October 15 & 16, NY State Sheep & Wool Festival – Beatrice Perron Dahlen (Thread & Ladle) & I will be sharing her beautiful new pattern and our beautiful yarn, ‘Thelma & Louise‘ from the Battenkill Fiber Mill’s booth. Come see us!
Today we said goodbye to Linus & Lucy, Leia’s two Shetland lambs. Those sweeties, born in the wee hours on Sunday, April 17th, I remember it like yesterday: tiptoeing into the cold night barn, sliding the door open on the stall and peering with my flashlight at 3 sets of eyes, mama, baby, baby, in the corner. I turned on the overhead light and watched Leia licking, and murmuring to her two new lambs. One so spotty and gorgeous, little Linus. One so white and angelic, little Lucy.
Last weekend we said goodbye to Sarah Jane, my daughter that had come home for a too-fast vacation in Vermont with family. We had so many visitors and visits to fit in while she was here.
The creator of Making magazine, Carrie Hoge, came to visit with her family and spend time with us on the farm. We made pies and picked flowers and pet sheep, little kid goats and baby mini donkeys and lambs made new friends. A collection of beautiful photographs were taken by Carrie. I am so excited for her fall issue, ‘Fauna’, to come out in October.
A sweet little baby, Orion, came with his mama and papa to visit the farm.
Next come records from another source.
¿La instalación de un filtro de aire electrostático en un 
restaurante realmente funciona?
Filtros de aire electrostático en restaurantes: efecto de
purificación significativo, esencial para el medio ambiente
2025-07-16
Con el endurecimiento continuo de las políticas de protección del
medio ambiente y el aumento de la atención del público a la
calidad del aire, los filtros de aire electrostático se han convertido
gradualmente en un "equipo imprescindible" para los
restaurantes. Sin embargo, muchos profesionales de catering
This little guy, whom I loved holding and sharing with the sheep for a snuggle, was named for our little alpaca cria whose short, sweet life pierced our hearts a couple of years ago during a cold, brutal winter. It was very special to be so honored. What a gift.
Today we had a pile of field-trippers pull up in their lovely bus and spend several hours petting sheep, ponies, relaxing on the deck with the mini-donkey Bilbo, collecting eggs and overall enjoying a day on the farm. It’s a good day when you get a dozen kids into the field with the sheep, asking great questions about farming.
You know the sheep have been escaping their fence on an occasion or two. And the neighbors call on us to tell on them. And we go around and try to repair the weak places. And the pony escapes and needs to be put in the lockdown of the paddock so she won’t get colic or laminitis from overeating. The lambs had been weaned on August 7 and that meant a couple of days of crying, Lola being the most dramatic.
The turkeys have moved and moved again. The Jesus-turkeys, as I call them. They were under the apple trees and are now in a nice paddock on the backside of the barn where they have a runout roof in case of rain. They have a small pasture to pick grass in. They are not co-habitating with Princess Peppermint in the garden and so I have a shot at sowing some late leafy-vegetables such as spinach and lettuce. If you ever need a garden emptied, weeds and all, just call on a flock of turkeys. That’s a life-hack for you.
There’s a new ram coming to the farm next week – a registered Shetland ram that I am picking up in upstate New York. He’s next year’s papa. We’ve picked a date for the dating to start here, for April lambs. It means we’re checking the mamas, making sure the vitamin and mineral hoppers are stocked, making sure the pasture is good for grazing, preparing the best and healthiest mamas for breeding season 2016.
The coyotes have been howling at night. Char and I have been taking turns going out into the dark to let the dogs out and walk the fields, turning on the barn lights, throwing our voices and our scent to the wind to contribute presence. I’m not adverse to chasing down a coyote. I’m that mom that would throw herself in front of a Mac-truck to save her baby when it comes to my animals. The yipping and yapping and howling sounds are beautiful and ghostly and dramatic, and if I weren’t so fixed on making sure my flocks would be safe, I would enjoy the wild song.
A lot of baked goods have happened. Including macarons and also pop tarts which made the Burlington Free Press (and they are truly delicious, and worthy, and so I am not bragging at all!) A few pies and a lot of pies have been going out the door and a few pie-weddings are on the calendar in the next couple of months.